**Data under study**:
=== Section Start ===
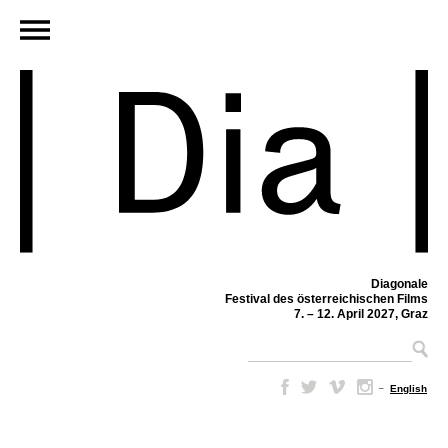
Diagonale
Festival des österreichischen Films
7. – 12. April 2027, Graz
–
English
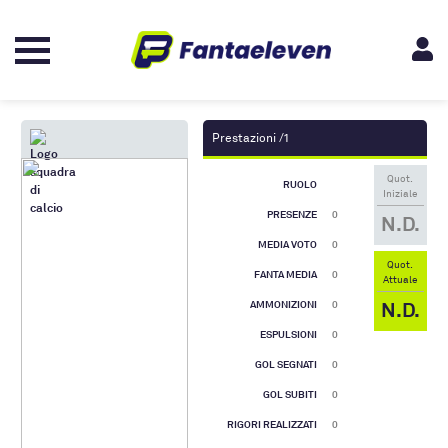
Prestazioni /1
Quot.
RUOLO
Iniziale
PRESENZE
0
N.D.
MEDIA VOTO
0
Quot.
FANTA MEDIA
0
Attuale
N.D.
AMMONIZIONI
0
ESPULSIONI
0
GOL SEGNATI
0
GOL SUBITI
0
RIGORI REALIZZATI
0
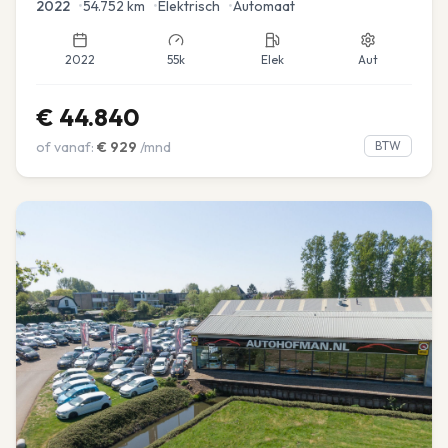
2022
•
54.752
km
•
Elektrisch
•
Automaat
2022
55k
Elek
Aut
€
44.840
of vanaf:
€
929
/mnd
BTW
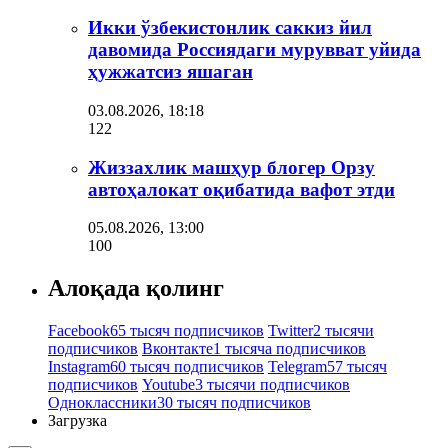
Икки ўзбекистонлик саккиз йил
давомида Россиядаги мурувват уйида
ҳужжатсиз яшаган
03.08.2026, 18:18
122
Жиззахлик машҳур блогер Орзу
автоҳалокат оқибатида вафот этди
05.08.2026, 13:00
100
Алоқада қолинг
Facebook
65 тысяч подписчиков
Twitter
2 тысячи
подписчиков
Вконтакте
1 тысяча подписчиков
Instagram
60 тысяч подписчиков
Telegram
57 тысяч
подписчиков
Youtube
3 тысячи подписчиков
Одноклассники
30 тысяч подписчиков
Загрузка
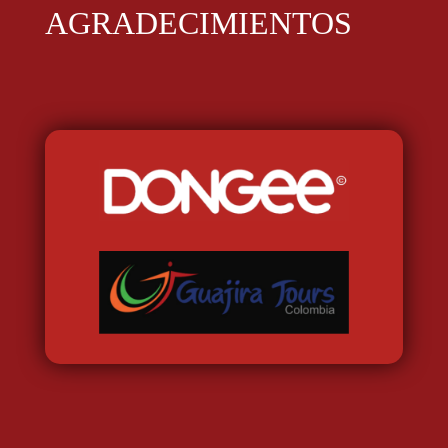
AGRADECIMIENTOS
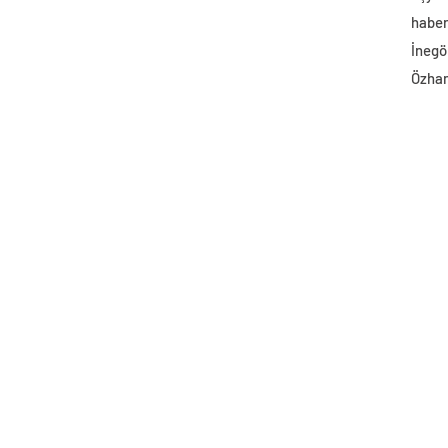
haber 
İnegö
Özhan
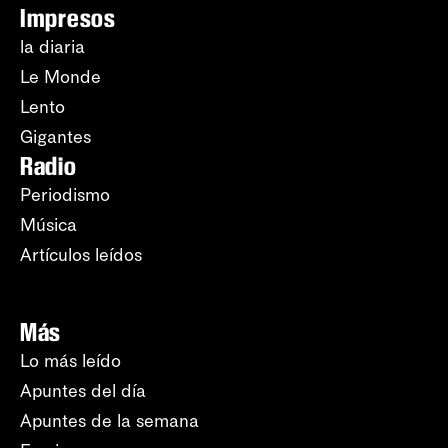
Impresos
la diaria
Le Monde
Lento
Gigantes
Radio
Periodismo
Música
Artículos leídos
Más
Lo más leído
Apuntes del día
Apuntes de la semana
=== Section End ===
**Assigned task**: Repeat every entry above exactly as written and omit any pictures it holds.

**Exercise answer**:
Diagonale
Festival des österreichischen Films
7. – 12. April 2027, Graz
–
English
Prestazioni /1
Quot.
RUOLO
Iniziale
PRESENZE
0
N.D.
MEDIA VOTO
0
Quot.
FANTA MEDIA
0
Attuale
N.D.
AMMONIZIONI
0
ESPULSIONI
0
GOL SEGNATI
0
GOL SUBITI
0
RIGORI REALIZZATI
0
2022
•
54.752
km
•
Elektrisch
•
Automaat
2022
55k
Elek
Aut
€
44.840
of vanaf:
€
929
/mnd
BTW
Икки ўзбекистонлик саккиз йил
давомида Россиядаги мурувват уйида
ҳужжатсиз яшаган
03.08.2026, 18:18
122
Жиззахлик машҳур блогер Орзу
автоҳалокат оқибатида вафот этди
05.08.2026, 13:00
100
Алоқада қолинг
Facebook
65 тысяч подписчиков
Twitter
2 тысячи
подписчиков
Вконтакте
1 тысяча подписчиков
Instagram
60 тысяч подписчиков
Telegram
57 тысяч
подписчиков
Youtube
3 тысячи подписчиков
Одноклассники
30 тысяч подписчиков
Загрузка
AGRADECIMIENTOS
haber 
İnegö
Özhan
Impresos
la diaria
Le Monde
Lento
Gigantes
Radio
Periodismo
Música
Artículos leídos
Más
Lo más leído
Apuntes del día
Apuntes de la semana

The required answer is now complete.